William Wegman’s Bermuda collection
William Wegman has collected thousands of postcards over the years.
The artist finds them at flea markets and on eBay and stores them in old suitcases in his studio.
He started hunting down postcards specifically from Bermuda after his first visit here in 2000.
“The cards I collect are generally photo-based, not images from paintings,” he said. “I do not have any one Bermuda card I like in particular but the Bermuda colours, especially on some of the hand-colourised cards, are quite unique.”
So far he has collected 80, which so inspired him that he started using them as the centrepoint for art pieces, using paint to expand the scene, turning them into something almost surreal.
Some of them are now on display at Masterworks in a show called Around Bermuda.
They depict traditional Bermuda icons including St Peter’s Church, Featherbed Alley and Gibbs Hill Lighthouse. One of the pieces, also called Around Bermuda, is noticeably larger than the others and took more than 30 postcards to make.
“It was really fun doing these pieces,” said Mr Wegman, who lives in upstate New York.
He was in Bermuda last month to open his show at Masterworks and sign copies of Around Bermuda, a book made to complement the exhibit.
“My wife, Christine Burgin, designed it,” he said. “It is based on a catalogue that we inflicted our own ideas upon.
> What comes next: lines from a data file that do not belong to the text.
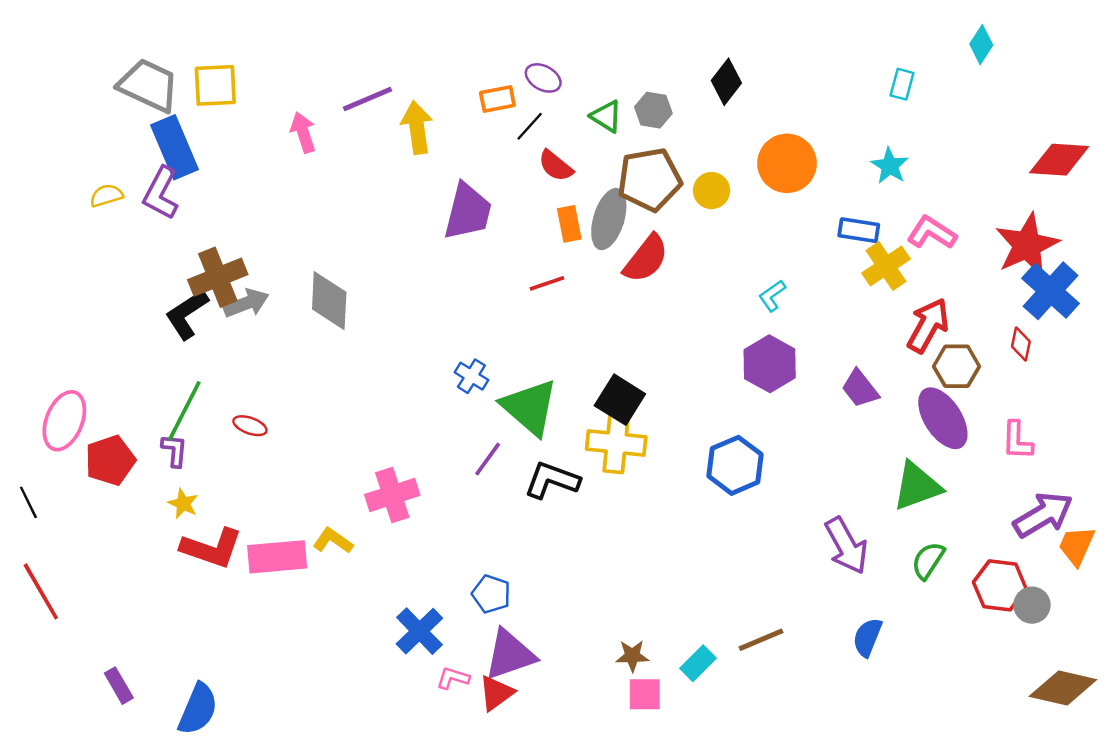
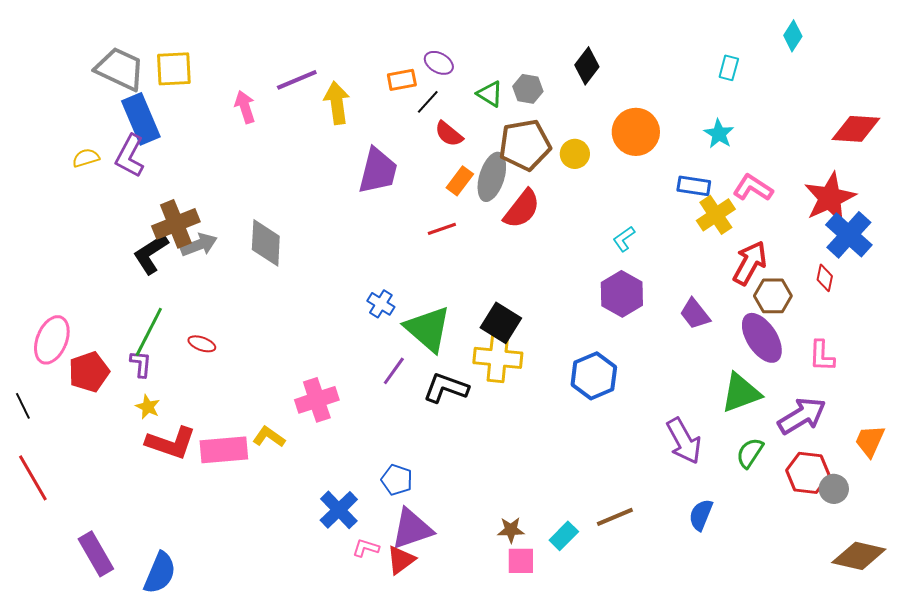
orange rectangle: (569, 224) -> (460, 181), turned 48
purple arrow: (1043, 515) -> (802, 416), moved
purple rectangle: (119, 686) -> (96, 554), size x1.5

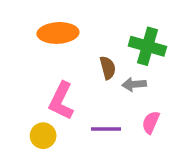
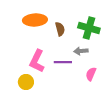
brown semicircle: (108, 68) -> (60, 29), moved
purple line: (106, 129) -> (63, 62), moved

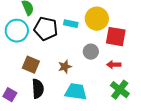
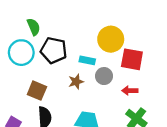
cyan rectangle: (71, 24) -> (87, 60), moved
brown star: (65, 67) -> (76, 82), moved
It is more decorative than informative.”
Mr Wegman is better known for the conceptual work he does with his weimaraner dogs, which has appeared on television shows such as Sesame Street and Saturday Night Live and on the Nickelodeon channel. It can also be seen on wall calendars, gift cards and in a short film for children, Alphabet Soup.
He got his first weimaraner, Man Ray, in 1970.
The dog’s deadpan, but soulful look quickly became central to Mr Wegman’s photographs and videotapes. When Man Ray died in 1982 he was named the “Man of the Year” by the Village Voice, a news and culture paper that no longer exists but was known for being America’s “first alternative newsweekly”.
“There was a time when I had five dogs at once,” Mr Wegman said. “They were unbelievably well trained. We would go all over the place. We went to nature conservancies in Northern Maine and photographed them standing in place 500 feet apart, perfectly still with stuff balanced on them. They were good at that.”
Currently, he has two dogs, Flo and Topper, who are not as well trained as their predecessors but are “magnificent” in the studio.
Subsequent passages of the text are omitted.